Ministers of State in the President’s Office Investments and Planning
- Incumbent
- Assumed office 4 July 2022
- Preceded by: Established

19th Minister of Industry and Trade
- In office 1 April 2021 – 8 January 2022
- President: Samia Suluhu
- Preceded by: Geofrey Mwambe
- Succeeded by: Ashatu Kijaji

Member of Parliament for Ubungo Constituency
- Incumbent
- Assumed office November 2020
- Preceded by: Saed Kubenea

Ministers of State in the President’s Office
- In office 5 December 2020 – 31 March 2021
- Preceded by: Angellah Kairuki
- Succeeded by: Mohamed Mchengerwa

Personal details
- Born: 21 June 1971 (age 53) Singida Region, Tanzania
- Political party: Chama Cha Mapinduzi
- Education: Mgela Primary School (1981-1987), Mwenge Secondary School (1988-1991), Pugu Secondary School
- Profession: University of Dar es Salaam (BA) (MA) University of Southampton (PhD)

= Kitila Mkumbo =

Tanzanian politician

Kitila Alexander Kanyama Mkumbo is a Tanzanian politician and an academic professor.

== Career ==
He is a founder and director of Maarifa Research and Training Associates, a not-for-profit non-government institution that engages in provision of research, consultancy and training services in a wide range of areas in education and social sciences. As a director of this institute, he leads a team of seven researchers and consultants. He is also an adjunct professor at the Tumaini University Dar es Salaam College, where he is engaged in teaching and research on parttime basis.

=== Political career ===
In 2020, Mkumbo ran in the 2020 Tanzanian general election and won the Member of Parliament seat for Ubungo. Before that he had a brief stint in government as the Permanent Secretary of the Ministry of Water in the Tanzanian Union Government.

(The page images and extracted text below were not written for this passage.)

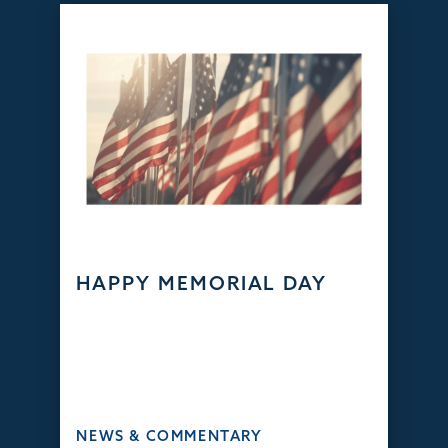
HAPPY MEMORIAL DAY
NEWS & COMMENTARY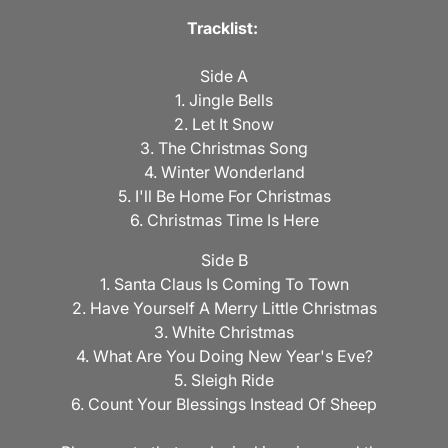
Tracklist:
Side A
1. Jingle Bells
2. Let It Snow
3. The Christmas Song
4. Winter Wonderland
5. I'll Be Home For Christmas
6. Christmas Time Is Here
Side B
1. Santa Claus Is Coming To Town
2. Have Yourself A Merry Little Christmas
3. White Christmas
4. What Are You Doing New Year's Eve?
5. Sleigh Ride
6. Count Your Blessings Instead Of Sheep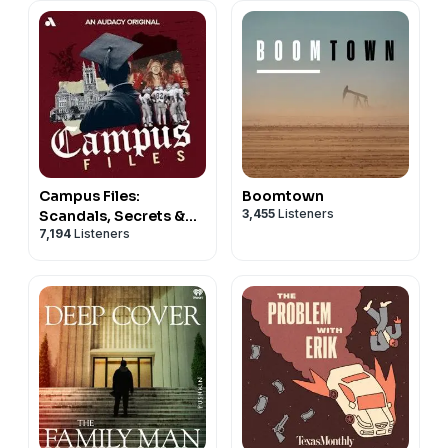
Campus Files:
Boomtown
3,455
Listeners
Scandals, Secrets &
7,194
Listeners
Crimes at American
Universities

In Samia Suluhu Hassan inaugural cabinet, he was appointed as the Minister of Industry and Trade, however, was then replaced by Ashatu Kijaji in the first reshuffle. In July 2023, after a few changes in ministerial dockets, he rejoined the cabinet and was given the ministerial position of investments and planning in the presidents office.

== Education ==
He holds a PhD in psychology from the University of Southampton, UK; Master of Applied Social Psychology and BSc (education) from the University of Dar es Salaam, Tanzania. Kitila Mkumbo has published widely in peer-reviewed journal articles and made dozens of presentations at international academic conferences. He has supervised 31 postgraduate students, with 24 master-level candidates and 7 PhD candidates.